When Contracting Hands Me Lemons

Kathryn Grill-HoeppelI place as much value on maintaining a decent work-life balance as the next guy, if for nothing else but saving my own sanity and the chimes harmonious in my household. In 2010, despite more than 20 (no exaggeration. TWENTY.) responses to federal solicitations, I won just one modest contract award. I could drive myself crazy with little effort if I dwelled on all the awards all the other contractors out there seem to be getting. Instead, I’m taking the advice given many times in this very blog – seek out other influences that bring you joy, and expose you to outside influences that create positive growth in your work. My therapy of choice: watercolor.

I’ve long been a multi-disciplined artist. While graphic design is my means of making a living, watercolor has always been waiting when the work-life balance scale tips in its favor. Structured classes, local painting societies, workshops – watercolor is something that has been a release and constructive pursuit for every challenging year of my life, including these recent ones where contracting has entered the picture.

Right before leaving for vacation this past fall, I worked like a dog on three proposals.  I learned on our return that all three were rejected, mostly in favor of lower bids – one, cosmetically low.  Of course I did the “right” thing and had various contacts take a look at my responses and try to identify where I went wrong, but none of that really made me feel better. I needed a mental break from all this rejection. My solution?  I treated myself to a watercolor workshop with esteemed watercolor artist Judy Morris, AWS, NWS, hosted by Baltimore Watercolor Society.

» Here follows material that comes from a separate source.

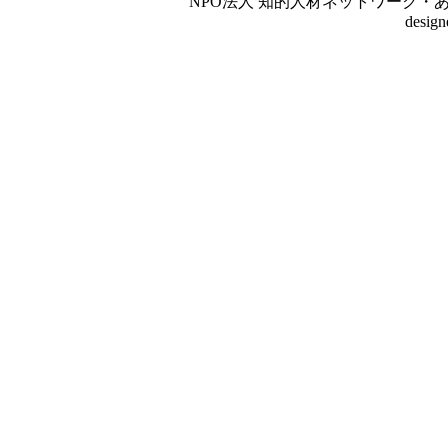
NPO法人 知的人材ネットワーク・あいんしゅたいん
desig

I had heard raves about Judy’s instruction from some fellow artists from back in my Colorado days a number of years ago . Here was a chance to build camaraderie with some fellow local artists, to hear what Judy had to suggest about achieving results like hers, and be focused on something other than RFPs and the contracts that I’m not winning.

I took away a number of ah-ha moments from Judy’s workshop – happy surprises that are already having a positive influence on my work. Many of Judy’s recognizable and award-winning paintings have elements of design, typography and composition, just as a page layout would include.

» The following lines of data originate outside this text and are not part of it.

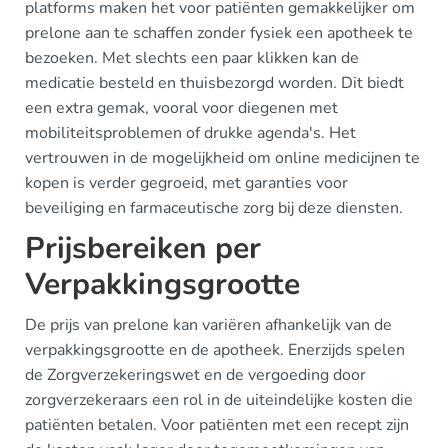
platforms maken het voor patiënten gemakkelijker om
prelone aan te schaffen zonder fysiek een apotheek te
bezoeken. Met slechts een paar klikken kan de
medicatie besteld en thuisbezorgd worden. Dit biedt
een extra gemak, vooral voor diegenen met
mobiliteitsproblemen of drukke agenda's. Het
vertrouwen in de mogelijkheid om online medicijnen te
kopen is verder gegroeid, met garanties voor
beveiliging en farmaceutische zorg bij deze diensten.
Prijsbereiken per
Verpakkingsgrootte
De prijs van prelone kan variëren afhankelijk van de
verpakkingsgrootte en de apotheek. Enerzijds spelen
de Zorgverzekeringswet en de vergoeding door
zorgverzekeraars een rol in de uiteindelijke kosten die
patiënten betalen. Voor patiënten met een recept zijn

The lessons Judy included in her course contained these, and a number of other close parallels to graphic design and even printing – concepts that escaped me, until that week.

I walked away with a renewed enthusiasm and vigor for watercolor, as well as a new motivation to set new goals for my painting that I’m very grateful for. Here’s an opportunity to marry the best of what I know of my design and painting skills. Hopefully, I’ll realize some growth in both pursuits!

And I owe it all to a string of rejected RFPs.

What do you do when, despite your genuinely best efforts, business hands you lemons?

2 thoughts on “When Contracting Hands Me Lemons

  1. Pamela Saxon

    Kathryn, I love, love, LOVE this! You are so right… it is so very important to have an outlet that really feeds the soul and can help you rekindle enthusiasm for your business. After all, we work to live, not the other way around, right? It sounds like you have found just the right mix. I would love to see some of your paintings. Any chance you might start an online gallery? Hmmmm?….

  2. Laurel Black

    Kathryn, you have all my sympathies – been there myself, and it’s depressing to say the least. Reading about your solace in watercolors struck a chord also. I have a passion for stone lithography, and made a weekly commitment to pursue it when I met up with another litho junkie who has a fully equipped studi and press. I couldn’t believe my luck – these are few and far between. I took it as the universe sending me a message to spend more time on purely creative pursuits. I tend to get work-obsessed, especially when the mortgage is due. It has been very positive for my design work in the ways you describe. No ah-ha moments yet, just a deeper sense of connection to my creative underpinnings. Thanks for telling your story!